Collaboration is crucial with new analytics providers recruiting a broad network of metering partners focusing on inside-the-meter intelligence.
FREMONT, CA: Most use cases for smart meters were related to lowering utilities' non-revenue electricity through precise and automated meter reading when the concept first gained popularity. Technological advancements are altering this, with the development of new use cases and economic models linked to grid modernization. Utilities are using the growing amount of data from smart meters to improve staff management, billing accuracy, and automate grid services. Although investor-owned utilities receive the majority of the credit for the nation's smart grid development, it is significant to emphasize that midsized utilities have a strong willingness and ambition to make comparable investments in smart metering.
Utilities can improve customer services, accelerate the energy transition, and strengthen the resilience of grid networks against climate change thanks to grid automation, energy efficiency, digital marketplaces, demand analytics, load disaggregation, and customer segmentation. Utilities can now tailor services to individual consumers. For instance, if a consumer's home appliance is consuming excessive amounts of electricity, smart meter data can be utilized to offer advice for energy-saving measures.
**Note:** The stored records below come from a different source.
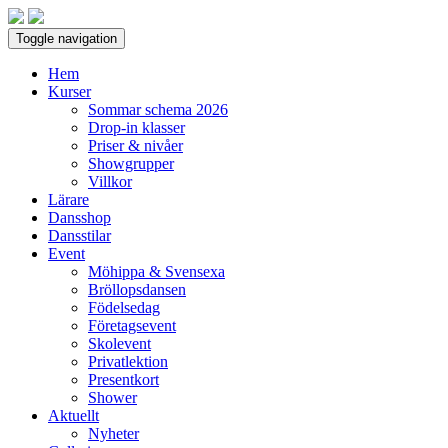
Toggle navigation
Hem
Kurser
Sommar schema 2026
Drop-in klasser
Priser & nivåer
Showgrupper
Villkor
Lärare
Dansshop
Dansstilar
Event
Möhippa & Svensexa
Bröllopsdansen
Födelsedag
Företagsevent
Skolevent
Privatlektion
Presentkort
Shower
Aktuellt
Nyheter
Adoption of AI and machine learning
Energy efficiency and demand-side control solutions will drive global spending on smart meter analytics. Energy firms will increase their investments in machine learning- and artificial intelligence-based analytics to ensure the collection, processing, and application of smart meter data for DERs' real-time management and operation. For instance, grid network operators will have to use smart meter analytics to apply demand response to make sure EV charging does not burden the grid as the use of electric vehicles rises over the upcoming years.
Better data management
Although utilities struggle with swings and curtailment, which they may address by leveraging real-time status data about consumer usage to enhance plant performance, solar PV deployment also keeps growing. Digitization alone is no longer enough. Leading utilities are now using AI-powered, forward-looking analytics to alter their companies. Additionally, as the number of units grows and consumer energy usage patterns change, the amount of data utilities receive from smart meters is growing. Energy businesses must adopt sophisticated data management techniques and technologies, such as artificial intelligence (AI) and machine learning, for managing, analyzing, and using the data.